**** Records shown

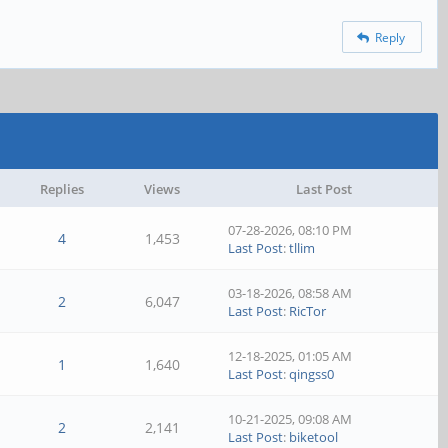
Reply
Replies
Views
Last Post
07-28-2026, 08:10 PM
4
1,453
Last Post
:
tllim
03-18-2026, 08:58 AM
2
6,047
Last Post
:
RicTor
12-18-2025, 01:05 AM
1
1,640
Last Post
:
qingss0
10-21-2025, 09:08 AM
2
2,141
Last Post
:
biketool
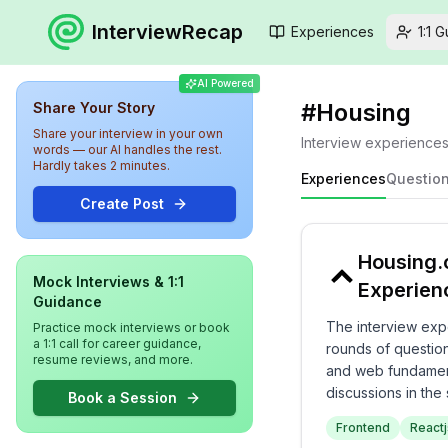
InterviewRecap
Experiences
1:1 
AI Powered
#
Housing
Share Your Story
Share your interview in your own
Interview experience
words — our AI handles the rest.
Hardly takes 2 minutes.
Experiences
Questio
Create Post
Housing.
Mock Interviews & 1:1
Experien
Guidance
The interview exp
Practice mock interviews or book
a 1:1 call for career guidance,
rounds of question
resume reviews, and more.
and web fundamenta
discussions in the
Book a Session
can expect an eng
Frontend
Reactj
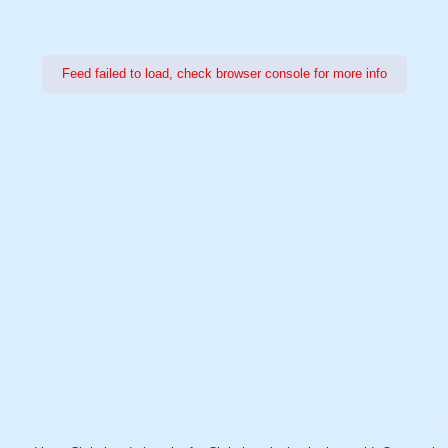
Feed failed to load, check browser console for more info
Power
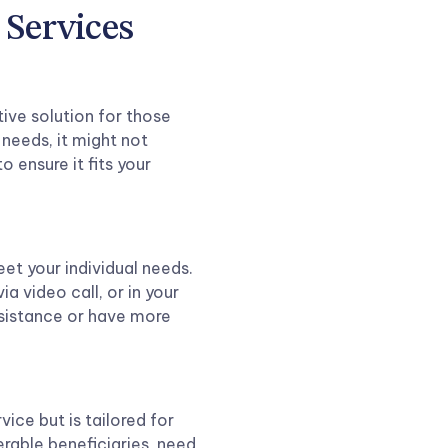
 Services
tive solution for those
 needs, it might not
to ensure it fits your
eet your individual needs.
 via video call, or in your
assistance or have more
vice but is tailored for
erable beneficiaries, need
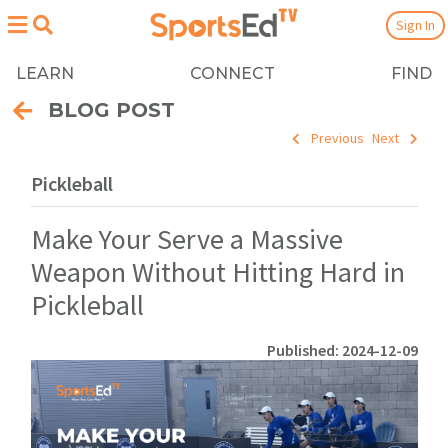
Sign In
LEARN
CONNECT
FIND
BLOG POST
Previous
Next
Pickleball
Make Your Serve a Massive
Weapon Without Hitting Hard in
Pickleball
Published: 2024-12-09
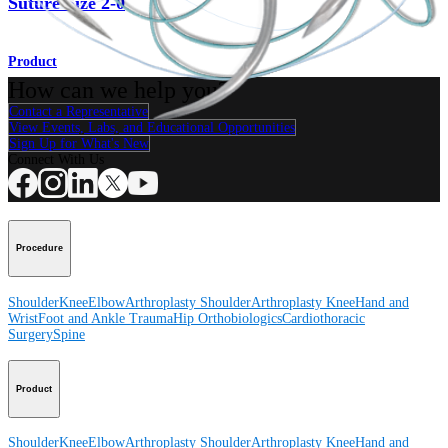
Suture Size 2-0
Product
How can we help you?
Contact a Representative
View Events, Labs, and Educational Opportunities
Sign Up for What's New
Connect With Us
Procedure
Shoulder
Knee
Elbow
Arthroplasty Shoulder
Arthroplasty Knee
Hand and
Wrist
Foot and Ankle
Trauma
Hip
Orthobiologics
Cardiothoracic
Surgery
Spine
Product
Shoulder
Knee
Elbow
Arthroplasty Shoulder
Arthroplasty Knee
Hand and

********
**** Records shown

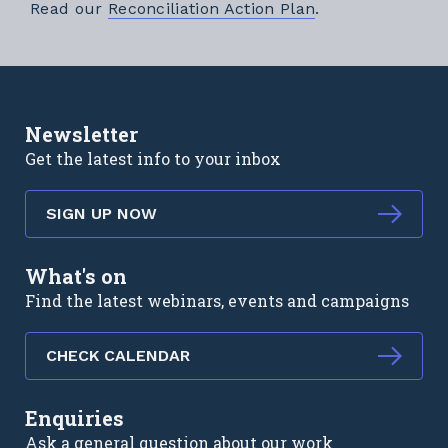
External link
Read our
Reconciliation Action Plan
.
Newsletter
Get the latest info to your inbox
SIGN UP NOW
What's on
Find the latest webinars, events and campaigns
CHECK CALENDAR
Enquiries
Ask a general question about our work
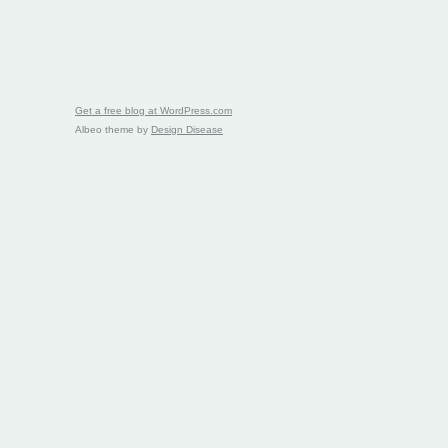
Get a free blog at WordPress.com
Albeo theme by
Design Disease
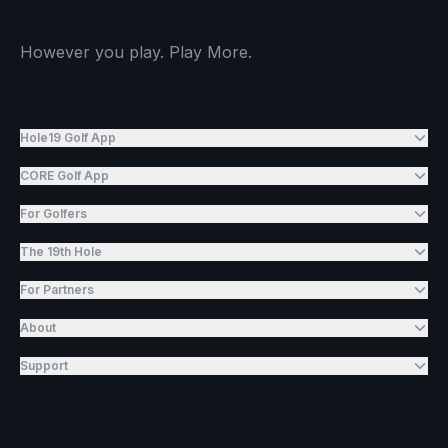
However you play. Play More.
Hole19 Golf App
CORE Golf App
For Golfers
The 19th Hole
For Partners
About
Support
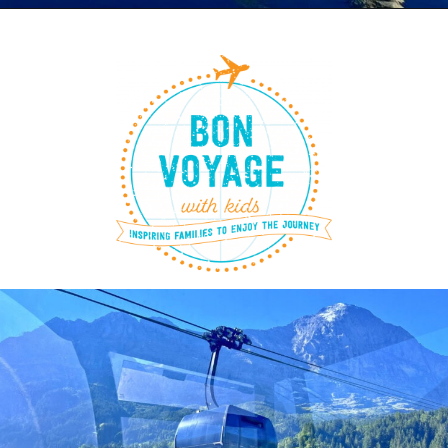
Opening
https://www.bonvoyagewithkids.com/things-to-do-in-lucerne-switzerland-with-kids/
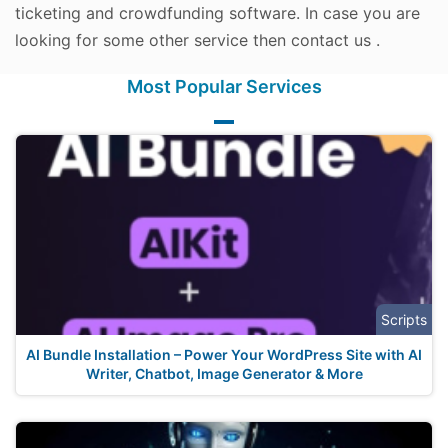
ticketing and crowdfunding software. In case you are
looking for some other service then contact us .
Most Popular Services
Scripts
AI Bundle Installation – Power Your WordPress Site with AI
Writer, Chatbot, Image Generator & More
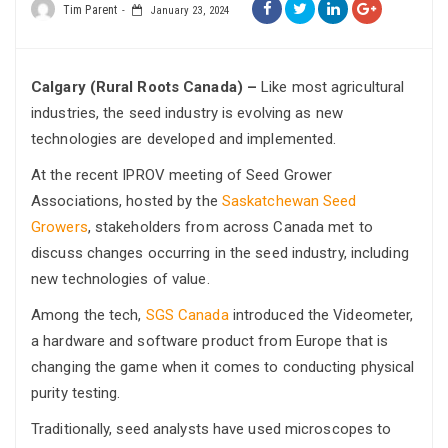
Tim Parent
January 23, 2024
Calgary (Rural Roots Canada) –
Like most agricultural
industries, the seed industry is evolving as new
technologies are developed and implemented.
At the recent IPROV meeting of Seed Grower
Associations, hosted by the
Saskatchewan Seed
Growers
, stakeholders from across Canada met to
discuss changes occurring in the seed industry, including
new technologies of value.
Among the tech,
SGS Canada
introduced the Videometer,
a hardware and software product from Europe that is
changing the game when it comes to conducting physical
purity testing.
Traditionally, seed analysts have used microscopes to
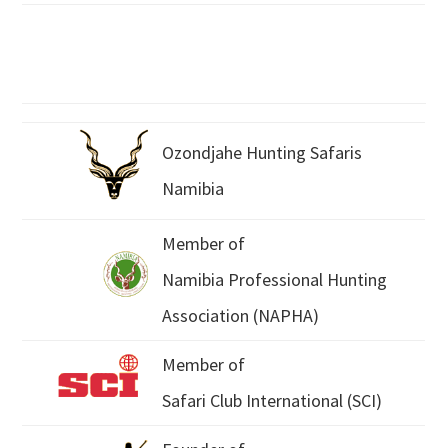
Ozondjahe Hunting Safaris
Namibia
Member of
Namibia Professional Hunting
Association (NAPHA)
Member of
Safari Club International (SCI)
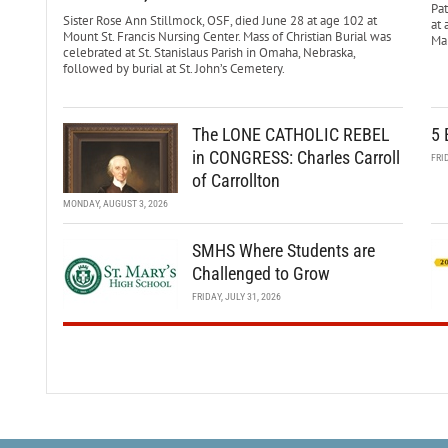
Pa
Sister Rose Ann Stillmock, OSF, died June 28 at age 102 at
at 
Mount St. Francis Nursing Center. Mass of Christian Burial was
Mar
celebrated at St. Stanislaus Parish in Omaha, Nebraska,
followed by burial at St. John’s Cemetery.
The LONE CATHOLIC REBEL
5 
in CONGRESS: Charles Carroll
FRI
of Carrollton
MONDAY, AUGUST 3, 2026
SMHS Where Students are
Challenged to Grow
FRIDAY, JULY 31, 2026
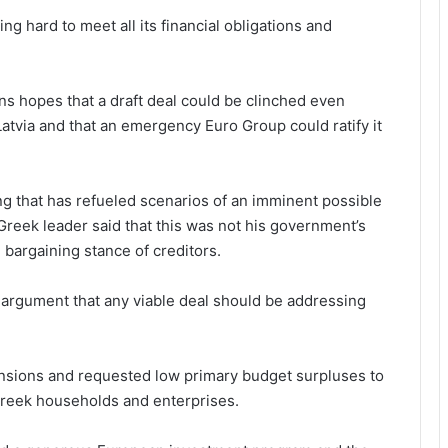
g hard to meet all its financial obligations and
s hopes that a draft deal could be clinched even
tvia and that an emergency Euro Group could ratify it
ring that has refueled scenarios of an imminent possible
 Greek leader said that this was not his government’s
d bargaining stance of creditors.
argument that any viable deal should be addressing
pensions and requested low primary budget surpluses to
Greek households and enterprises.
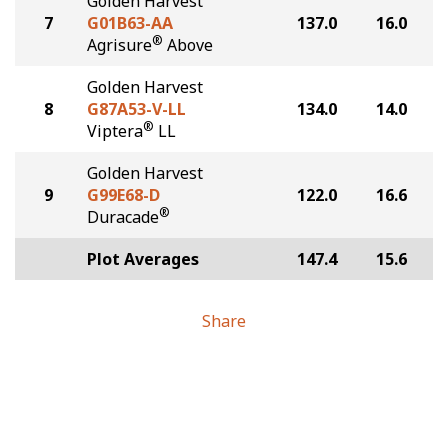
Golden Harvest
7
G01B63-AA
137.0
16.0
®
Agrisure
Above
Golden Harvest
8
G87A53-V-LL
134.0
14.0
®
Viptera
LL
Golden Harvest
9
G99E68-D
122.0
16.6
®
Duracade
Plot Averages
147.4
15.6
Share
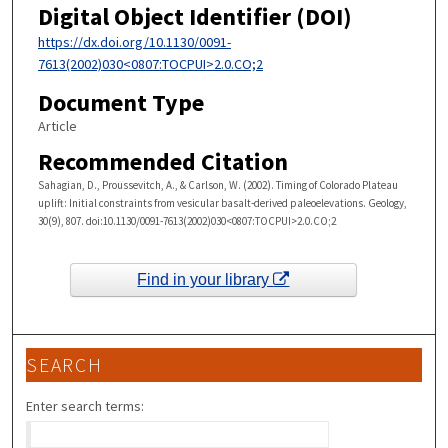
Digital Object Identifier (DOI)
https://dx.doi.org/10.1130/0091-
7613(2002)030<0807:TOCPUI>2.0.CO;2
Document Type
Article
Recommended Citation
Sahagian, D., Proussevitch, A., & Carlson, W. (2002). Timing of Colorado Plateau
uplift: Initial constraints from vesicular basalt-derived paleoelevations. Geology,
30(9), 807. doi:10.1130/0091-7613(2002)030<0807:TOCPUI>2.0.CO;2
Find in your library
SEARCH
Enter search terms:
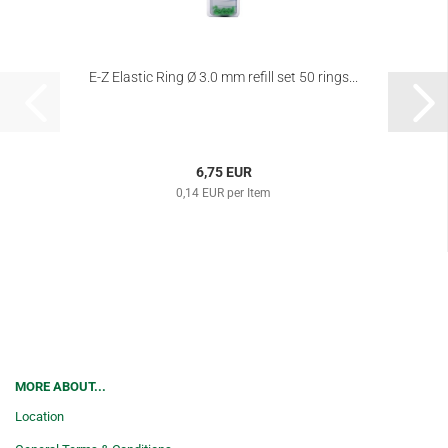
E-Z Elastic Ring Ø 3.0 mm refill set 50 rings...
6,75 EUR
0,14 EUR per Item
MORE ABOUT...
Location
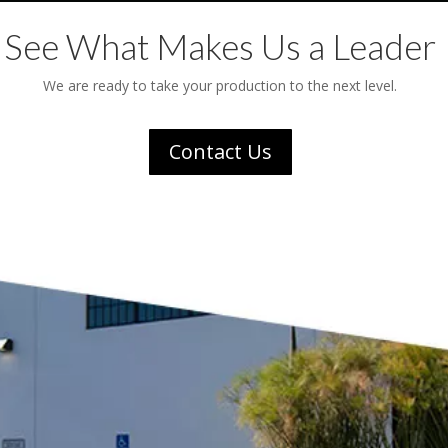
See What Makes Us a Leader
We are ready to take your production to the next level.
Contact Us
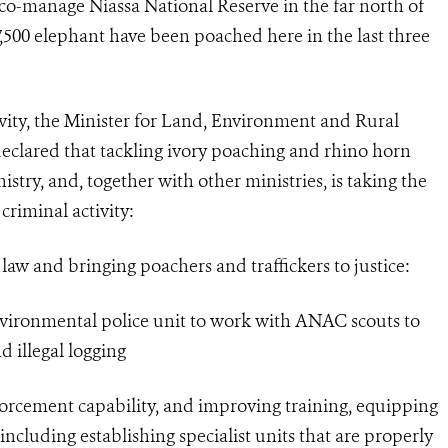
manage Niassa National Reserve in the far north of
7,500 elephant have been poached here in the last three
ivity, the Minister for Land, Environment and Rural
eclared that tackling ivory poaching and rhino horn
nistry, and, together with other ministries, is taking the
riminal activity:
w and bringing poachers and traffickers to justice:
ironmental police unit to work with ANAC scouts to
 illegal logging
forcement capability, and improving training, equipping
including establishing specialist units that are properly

********

Assignment | Please return the data above exactly as it stands from the line with "Ask a general question about our work" to the line with "industries, the seed", keeping both of those lines but none of the pictures.

Reply to the exercise |
Ask a general question about our work
Get a free blog at WordPress.com
Albeo theme by
Design Disease
However you play. Play More.
Hole19 Golf App
CORE Golf App
For Golfers
The 19th Hole
For Partners
About
Support
Opening
https://www.bonvoyagewithkids.com/things-to-do-in-lucerne-switzerland-with-kids/
ticketing and crowdfunding software. In case you are
looking for some other service then contact us .
Most Popular Services
Scripts
AI Bundle Installation – Power Your WordPress Site with AI
Writer, Chatbot, Image Generator & More
Tim Parent
January 23, 2024
Calgary (Rural Roots Canada) –
Like most agricultural
industries, the seed industry is evolving as new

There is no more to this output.